At some point in life, people get this idea in their heads that they want to “be somebody”. They want to be externally recognized, accomplished or distinguished in some way.
The want itself is not necessarily bad. To be the somebody who creates a new vaccine or who empowers a village of women? Wonderful. But the motivation is critical. If the motivation is fame, legacy or longevity, that is setting yourself up for disappointment.
Let’s say you’re the president of the United States – a title that most would agree makes you “somebody”. You might affect incredible change during your term and your life, but if it’s fame or legacy that you are after, who is going to remember you in 100 years? In 500 years? And will it really matter?

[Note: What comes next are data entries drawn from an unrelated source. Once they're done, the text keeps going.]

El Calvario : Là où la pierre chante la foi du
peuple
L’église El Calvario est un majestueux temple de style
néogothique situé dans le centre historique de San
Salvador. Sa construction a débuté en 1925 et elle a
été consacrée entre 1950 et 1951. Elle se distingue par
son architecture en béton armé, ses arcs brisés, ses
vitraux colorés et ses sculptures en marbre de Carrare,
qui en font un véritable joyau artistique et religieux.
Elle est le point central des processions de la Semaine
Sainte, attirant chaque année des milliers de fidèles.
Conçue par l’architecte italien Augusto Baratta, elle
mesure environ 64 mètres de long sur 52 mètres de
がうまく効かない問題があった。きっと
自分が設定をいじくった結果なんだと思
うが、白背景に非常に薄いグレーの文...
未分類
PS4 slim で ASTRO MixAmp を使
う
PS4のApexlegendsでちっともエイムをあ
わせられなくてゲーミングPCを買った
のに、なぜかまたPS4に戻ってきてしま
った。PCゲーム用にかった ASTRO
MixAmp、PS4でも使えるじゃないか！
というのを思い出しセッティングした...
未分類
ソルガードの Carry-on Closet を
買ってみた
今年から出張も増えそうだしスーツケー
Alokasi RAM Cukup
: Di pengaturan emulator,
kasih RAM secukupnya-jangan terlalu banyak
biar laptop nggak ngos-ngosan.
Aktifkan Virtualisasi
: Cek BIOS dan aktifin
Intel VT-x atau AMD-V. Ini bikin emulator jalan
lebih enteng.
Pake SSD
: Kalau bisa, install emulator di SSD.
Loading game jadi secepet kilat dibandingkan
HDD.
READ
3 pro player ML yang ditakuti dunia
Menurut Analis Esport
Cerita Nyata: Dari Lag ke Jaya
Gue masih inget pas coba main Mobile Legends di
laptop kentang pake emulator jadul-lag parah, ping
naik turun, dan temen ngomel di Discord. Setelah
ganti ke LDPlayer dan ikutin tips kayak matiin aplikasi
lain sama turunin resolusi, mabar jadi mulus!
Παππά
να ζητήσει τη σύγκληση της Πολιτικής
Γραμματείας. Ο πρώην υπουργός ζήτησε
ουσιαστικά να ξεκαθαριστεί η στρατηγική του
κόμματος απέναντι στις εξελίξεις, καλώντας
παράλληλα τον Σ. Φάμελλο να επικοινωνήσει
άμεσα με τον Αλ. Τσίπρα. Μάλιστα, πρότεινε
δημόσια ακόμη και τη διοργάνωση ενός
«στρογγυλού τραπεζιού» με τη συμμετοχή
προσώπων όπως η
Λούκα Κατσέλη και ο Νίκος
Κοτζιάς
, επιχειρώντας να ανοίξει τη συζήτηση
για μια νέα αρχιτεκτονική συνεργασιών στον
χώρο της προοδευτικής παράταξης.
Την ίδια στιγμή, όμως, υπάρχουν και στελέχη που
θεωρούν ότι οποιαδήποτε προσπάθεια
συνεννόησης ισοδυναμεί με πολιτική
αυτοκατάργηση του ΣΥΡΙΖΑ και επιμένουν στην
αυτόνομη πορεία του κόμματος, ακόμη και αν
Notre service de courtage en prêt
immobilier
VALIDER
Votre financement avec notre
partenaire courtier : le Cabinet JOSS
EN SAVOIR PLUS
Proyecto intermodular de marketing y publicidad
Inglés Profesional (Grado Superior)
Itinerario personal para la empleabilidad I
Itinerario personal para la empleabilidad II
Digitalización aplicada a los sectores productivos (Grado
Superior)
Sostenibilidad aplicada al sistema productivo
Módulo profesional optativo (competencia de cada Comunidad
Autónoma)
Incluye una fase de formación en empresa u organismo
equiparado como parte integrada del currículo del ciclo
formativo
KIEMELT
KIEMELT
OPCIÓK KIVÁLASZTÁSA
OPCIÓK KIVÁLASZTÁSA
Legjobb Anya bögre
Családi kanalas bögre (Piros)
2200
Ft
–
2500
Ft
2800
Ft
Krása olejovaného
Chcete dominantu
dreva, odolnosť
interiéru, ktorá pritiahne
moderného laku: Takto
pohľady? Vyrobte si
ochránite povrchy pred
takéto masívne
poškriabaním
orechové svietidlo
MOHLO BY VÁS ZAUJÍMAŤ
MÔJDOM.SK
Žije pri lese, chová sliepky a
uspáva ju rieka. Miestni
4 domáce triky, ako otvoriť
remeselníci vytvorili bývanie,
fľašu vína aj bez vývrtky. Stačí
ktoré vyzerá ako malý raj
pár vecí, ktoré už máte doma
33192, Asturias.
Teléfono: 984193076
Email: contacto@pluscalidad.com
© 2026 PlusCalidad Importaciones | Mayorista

Compared to the history of the Earth and the cosmos, we’re all insignificant. Nevertheless, we can aspire toward greatness and make a positive difference in the world we are in today.
But it’s hard to aspire toward greatness if you feel like a speck in the universe. You need to feel as though you can achieve greatness.
That’s partly where the Jewish community comes in for me. There is something to being part of a smaller and distinct group of people that provides meaning, rhythm, comfort and acknowledgement in a way that might otherwise be missing.
Because we’re such a small people –
Because you’ll always know someone who knows someone –
Because you can so much more easily build a name for yourself in our tiny microcosm of a society –
Being even a peripheral part of the Jewish community more easily allows me to feel like a somebody.